The star, named PicII-503, lies in a tiny, faint galaxy called Pictor II, more than 10 billion years old.
What makes this discovery remarkable is that the star still carries the chemical “fingerprints” of the very first stars that formed after the Big Bang.
PicII-503 is extremely poor in iron—containing less than one forty-thousandth of the amount found in our Sun.
At the same time, it has an unusually high amount of carbon.
This unusual combination makes it one of the clearest examples of a second-generation star, formed shortly after the very first stars in the universe exploded.
The first stars were made mostly of hydrogen and helium. Inside their cores, they created heavier elements such as carbon and iron.
When these stars ended their lives in powerful explosions called supernovae, they released these elements into space. New stars then formed from this enriched material.
Second-generation stars like PicII-503 act like time capsules, preserving information about those earliest cosmic events.
The discovery was led by astronomer Anirudh Chiti of Stanford University and published in Nature Astronomy.
The team used data from several powerful telescopes, including the Dark Energy Camera in Chile, as part of a survey designed to find the oldest stars in our galaxy and nearby dwarf galaxies.
Finding such a star is extremely difficult because these ancient objects are incredibly rare.
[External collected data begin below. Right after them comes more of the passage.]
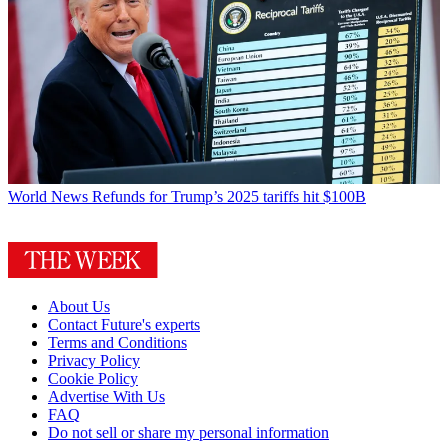
World News
Refunds for Trump’s 2025 tariffs hit $100B
About Us
Contact Future's experts
Terms and Conditions
Privacy Policy
Cookie Policy
Advertise With Us
FAQ
Do not sell or share my personal information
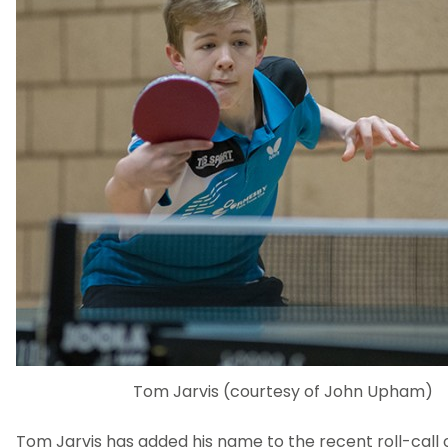
Tom Jarvis (courtesy of John Upham)
Tom Jarvis has added his name to the recent roll-call o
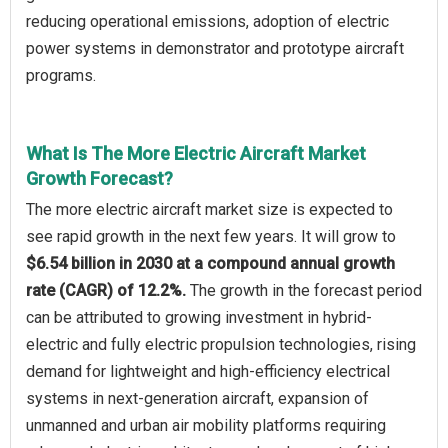
reducing operational emissions, adoption of electric
power systems in demonstrator and prototype aircraft
programs.
What Is The More Electric Aircraft Market
Growth Forecast?
The more electric aircraft market size is expected to
see rapid growth in the next few years. It will grow to
$6.54 billion in 2030 at a compound annual growth
rate (CAGR) of 12.2%.
The growth in the forecast period
can be attributed to growing investment in hybrid-
electric and fully electric propulsion technologies, rising
demand for lightweight and high-efficiency electrical
systems in next-generation aircraft, expansion of
unmanned and urban air mobility platforms requiring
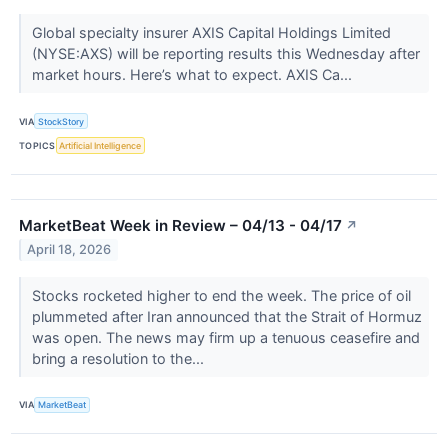
Global specialty insurer AXIS Capital Holdings Limited
(NYSE:AXS) will be reporting results this Wednesday after
market hours. Here’s what to expect. AXIS Ca...
VIA
StockStory
TOPICS
Artificial Intelligence
MarketBeat Week in Review – 04/13 - 04/17
↗
April 18, 2026
Stocks rocketed higher to end the week. The price of oil
plummeted after Iran announced that the Strait of Hormuz
was open. The news may firm up a tenuous ceasefire and
bring a resolution to the...
VIA
MarketBeat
Among hundreds of stars in the Pictor II galaxy, PicII-503 stood out as unusually low in heavy elements. Follow-up observations confirmed that it has the lowest iron levels ever measured in a star outside the Milky Way.
One of the most exciting aspects of this discovery is the star’s high carbon content. Its carbon-to-iron ratio is more than 1,500 times higher than that of the Sun. This matches a mysterious group of stars found in the outer regions of the Milky Way, known as carbon-enhanced metal-poor stars. Until now, scientists were unsure where these stars came from.
PicII-503 provides a strong clue. It supports the idea that such stars formed from low-energy supernova explosions. In these events, heavier elements like iron fall back into the collapsed core, while lighter elements like carbon are released into space. This material then forms new stars with high carbon but very little iron.
Because Pictor II is such a small galaxy, only low-energy explosions could have kept these elements from escaping into space. This makes PicII-503 a perfect example of how early stars enriched their surroundings.
This discovery helps connect the history of small ancient galaxies with the stars we see today in the Milky Way. It also offers valuable insight into how the first elements were created, setting the stage for planets, chemistry, and eventually life.